Dentre alguns movimentos já presentes na mídia digital, Lennon, que além de professor, também é Integrante do Calunga Capoeira de Angola em Goiânia e ex-participante da juventude do Fórum de religiões de Matriz Africana em Goiás, sugeriu alguns exemplos de valorização da cultura negra, como os blogs: Creola, Dandara, Geledez; Projetos educativos como o EDUCAFRO; Ações educativas de youtubers, na plataforma Youtube, que ensinam sobre a transição capilar; e outras iniciativas nas redes sociais em prol da autoestima, cultura black e o empreendedorismo negro.
CACHOS TAMBÉM SÃO EMPREENDEDORISMO
Foi pensando nessa temática que a cabelereira e especialista em cabelos crespos e cacheados, Cleane Silva Costa, decidiu abrir um salão voltado totalmente para esse público. Segundo ela, a motivação surgiu após perceber a falta de estabelecimentos desse tipo, em Boa Vista. De acordo com Cleane além de cuidar dos cabelos, o salão tem um papel muito importante na sociedade, que é mostrar que o cabelo para ser bonito não precisa ser alisado quimicamente, mas que o volume e a sua definição natural também são únicos e lindos.
Os principais procedimentos que o Studio de beleza da Cleane realiza é a hidratação de definição dos cachos e o processo de transição capilar, técnica essa, que é realizada principalmente por mulheres negras, que querem retirar a química dos cabelos, ela explica os principais motivos que as levam a aderir esse processo natural e como ele funciona.
A abertura de salões, o aumento de produtos estéticos para esse público, assim como a aceitação de suas características afrodescendentes, são reflexos dos movimentos negros que surgiram para lutar pela valorização dos seus atributos naturais perante um padrão branco estabelecido.
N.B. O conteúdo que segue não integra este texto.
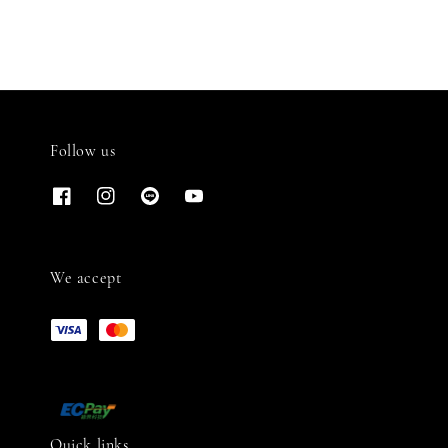
Follow us
We accept
Quick links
Dados de uma pesquisa realizada em 2017, pelo Google BrandLab mostraram que as buscas por transição capilar (o processo de abandonar os alisantes químicos e assumir os cachos naturais) cresceu 55% no Brasil e apontaram que pela primeira vez, houve aumento de procura no Google por cabelos cacheados em comparação a lisos, sendo 232% para cabelos cacheados e 309% para cabelos afro, entre 2016 e 2017.
Infográfico "A revolução dos cachos", pesquisa realizada em 2017.(Reprodução:GoogleBrandLab)
Ainda de acordo com a pesquisa, 1 em cada 3 mulheres foi vítima de preconceito relacionado ao cabelo, e 4 em cada 10 disseram já ter sentido vergonha dos cabelos crespos ou cacheados. Manifestações de apoio aos cabelos cacheados nas mídias sociais, contribuíram para o surgimento de mais cosméticos apropriados para esse público nas prateleiras dos mercados e lojas de beleza, o que indica mais reconhecimento dessa população como consumidora e assumidas cacheadas e crespas.
Vídeo mostra o processo de cuidado com o cabelo cacheado. (Vídeo: Cleane Silva Costa)
Referências :
BBC NEWS/ GOOGLE BRANDLAB/ ARTIGO (FIOS QUE TECEM A HISTÓRIA: O CABELO CRESPO ENTRE ANTIGAS E NOVAS FORMAS DE ATIVISMO) de Dailza Araújo Lopes e Ângela Figueiredo.